Dr. Wakefield's area of study is, "How children and adults learn, generalize and retain information learned through action and gesture; how this differs based on an individual’s ability to interpret movement as meaningful; how this differs based on whether action and gesture are performed by a learner or teacher." Which is pretty cool, studying whether it is better to yourself do a gesture while learning or just seeing the gesture over and over. She and others in this field have noted that, if the learner has done the gesture before and then during a test hears the word, their motor cortex will activate as if they are the ones doing the motion.
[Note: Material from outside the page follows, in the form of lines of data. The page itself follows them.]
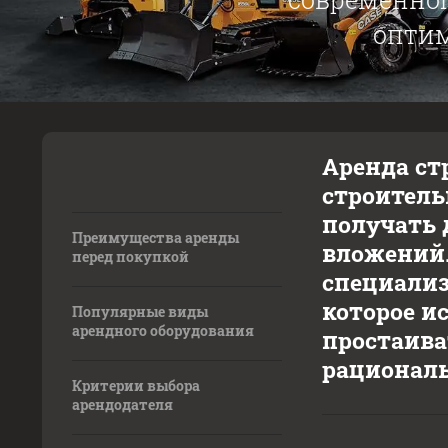
оптим
Аренда ст
строитель
получать 
Преимущества аренды
вложений.
перед покупкой
специализ
которое и
Популярные виды
арендного оборудования
простаива
рациональ
Критерии выбора
арендодателя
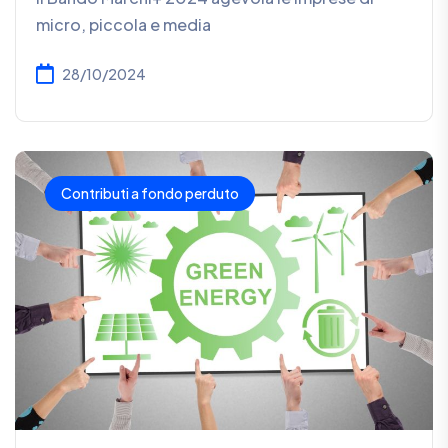
micro, piccola e media
28/10/2024
Contributi a fondo perduto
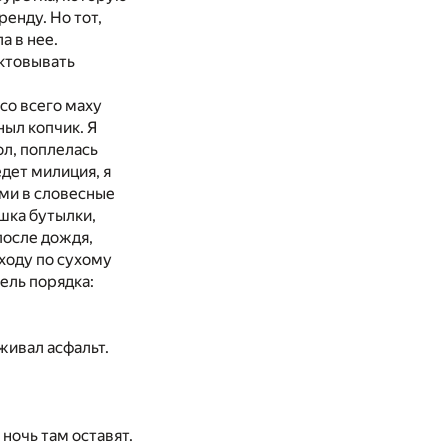
енду. Но тот,
а в нее.
ектовывать
 со всего маху
ныл копчик. Я
л, поплелась
едет милиция, я
ими в словесные
шка бутылки,
после дождя,
еходу по сухому
ель порядка:
живал асфальт.
 ночь там оставят.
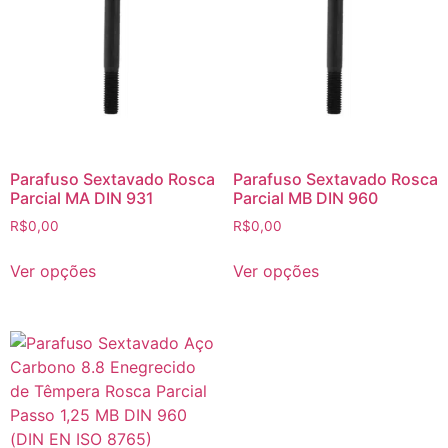
Parafuso Sextavado Rosca
Parafuso Sextavado Rosca
Parcial MA DIN 931
Parcial MB DIN 960
R$
0,00
R$
0,00
Ver opções
Ver opções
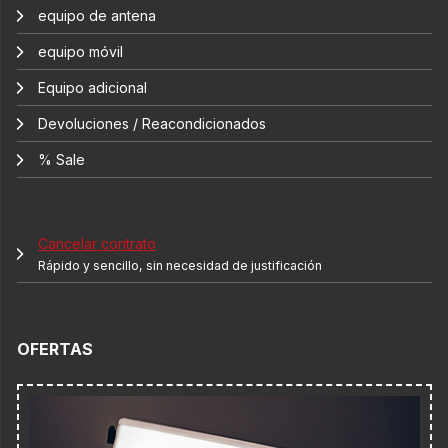
equipo de antena
equipo móvil
Equipo adicional
Devoluciones / Reacondicionados
% Sale
Cancelar contrato
Rápido y sencillo, sin necesidad de justificación
OFERTAS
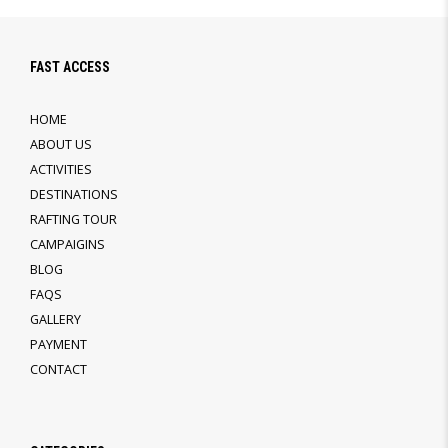
FAST ACCESS
HOME
ABOUT US
ACTIVITIES
DESTINATIONS
RAFTING TOUR
CAMPAIGINS
BLOG
FAQS
GALLERY
PAYMENT
CONTACT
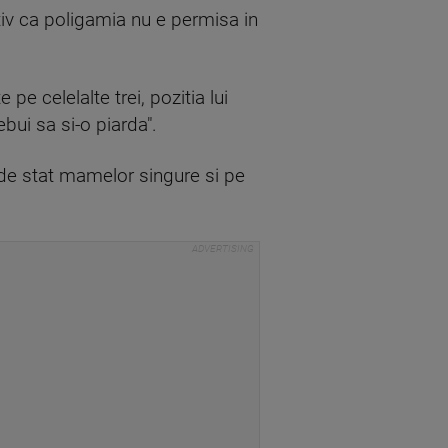
otiv ca poligamia nu e permisa in
pe celelalte trei, pozitia lui
bui sa si-o piarda".
e de stat mamelor singure si pe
It would be pretty awesome if we could learn exactly how at different stages in development children are learning but we can only do this if parents are willing and children are cooperative.
In 2016 Current Psychiatry published an article titled "Neuroimaging in children and adolescents: When do you scan? to inform the public about what each type of method of research can do. Neuroimaging when it was new was restricted to identifying structures in the brain , now it is being used for research and diagnosis, and there are many different types of imaging that can be done : CT, MRI, fMRI, and more. CT is less done with children but is the one that contains ionized radiation, but is used in emergency settings, more often with children MRI and fMRI are used, an MRI produces an image of the brain and is not using any type of radiation, it is completely safe, an fMRI is almost the same thing but it can show which areas of the brain are active by using the BOLD signal, this is the Blood Oxygenation Level Dependent signal, if the brain is using oxygen that is correlated to that areas function.
Now wouldn’t it be interesting to use this type of accurate imaging to see what effect technology is having on development? In a piece written in Time magazine: It's Official: iPads Are Sedatives for Kids, the effect of iPads on behavior was explored. They reported that a team in Hong Kong compared children’s behavior when using an iPad to people taking a sedative. They measured the children’s anxiety levels throughout the day and compared the results. It was found that they had the same levels, which is really terrible in an everyday sense, giving your child an iPad is giving your child drugs. The group in Hong Kong did have a positive answer, that instead of giving children drugs before surgery they can give them an iPad beforehand. Hopefully in years to come neuroimaging will be done on children at different stages in development to track the alterations in the brain, if any, due to iPads and other technology. A lot of research is yet to be done in the developmental field and it is exciting to see that it is becoming more accessible, hopefully one day it will be more affordable as well as parents more educated about the benefits of the studies and that they are not harming the children, just gathering information.